Timing utilities generate TimelineSpeedEvent lists. Append
those events to tx.chart.events.til to change scroll speed over time.
Use these helpers when you want repeatable timing effects without hand-writing every speed event.
from margrete_rpc.chart.util import timing_easing
with m.open_edit() as tx:
tx.chart.events.til.extend(
timing_easing(
t0=(16, 0),
t1=(20, 0),
start_speed=1.0,
end_speed=2.0,
count=8,
easing="linear",
)
)Glitch stutters
Use timing_glitch(...) for a quick stutter effect. It places
count evenly spaced speed spikes from t0 up to, but not including, t1. Each spike lasts one tick, then the
speed resets to base_speed.
from margrete_rpc.chart.util import timing_glitch
events = timing_glitch(
t0=(24, 0),
t1=(24, 2),
count=4,
speed_range=2.0,
base_speed=1.0,
)
with m.open_edit() as tx:
tx.chart.events.til.extend(events)The spike speeds alternate around base_speed:
# base_speed=1.0, speed_range=2.0
# spike speeds: -1.0, 3.0, -1.0, 3.0Use base_speed=1.0 when you want the chart to jitter around normal scroll speed. Use base_speed=0.0 when
you want a freeze-style stutter that briefly jumps backward and forward.
freeze = timing_glitch(
t0=(32, 0),
t1=(33, 0),
count=8,
speed_range=3.0,
base_speed=0.0,
)timing_glitch(...) returns two events per spike: the spike event, then the reset event one tick later. A
count of 8 returns 16 events.
Speed ramps
Use timing_easing(...) when you want the speed itself to move
from start_speed to end_speed.
from margrete_rpc.chart.util import timing_easing
slow_into_fast = timing_easing(
t0=(40, 0),
t1=(44, 0),
start_speed=0.5,
end_speed=2.0,
count=16,
easing="in_out_sine",
)
with m.open_edit() as tx:
tx.chart.events.til.extend(slow_into_fast)The easing controls how the speed value changes:
| Easing | Result |
|---|---|
linear | Equal speed changes throughout the range. |
in_quad | Small speed changes first, larger changes near t1. |
out_quad | Larger speed changes first, smaller changes near t1. |
in_out_sine | Smooth start and smooth end. |
See Easings for the full list of built-in names and custom easing rules.

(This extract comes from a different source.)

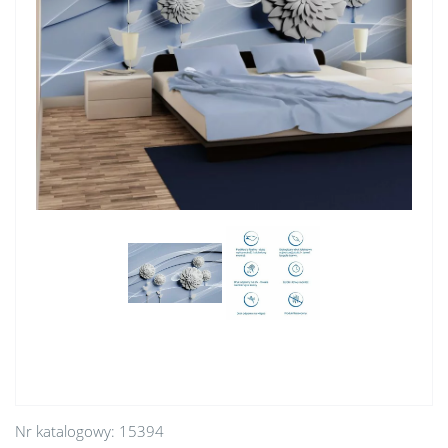
Nr katalogowy:
15394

count is the number of subdivisions between t0 and t1. The helper returns count + 1 events, including
one event exactly at t0 and one event exactly at t1.
Displacement-shaped timing
Use timing_easing_by_disp(...) when you care about the shape of
the scrolling motion, not just the listed speed values.
This helper samples the easing curve's slope. Steep parts of the curve become high speed, and flat parts become low speed. The accumulated scroll displacement follows the easing shape.
from margrete_rpc.chart.util import timing_easing_by_disp
motion = timing_easing_by_disp(
t0=(48, 0),
t1=(52, 0),
base_speed=1.0,
count=24,
easing="out_cubic",
)
with m.open_edit() as tx:
tx.chart.events.til.extend(motion)The difference between the two easing helpers is important:
| Helper | Samples | Think of it as... |
|---|---|---|
timing_easing | Easing value | "Set speed to this eased value." |
timing_easing_by_disp | Easing velocity | "Move the scroll position with this ease." |
For easing="linear", timing_easing_by_disp(...) produces constant speed because a linear curve has constant
slope. For easing="in_quad", the speeds accelerate because the curve gets steeper toward the end.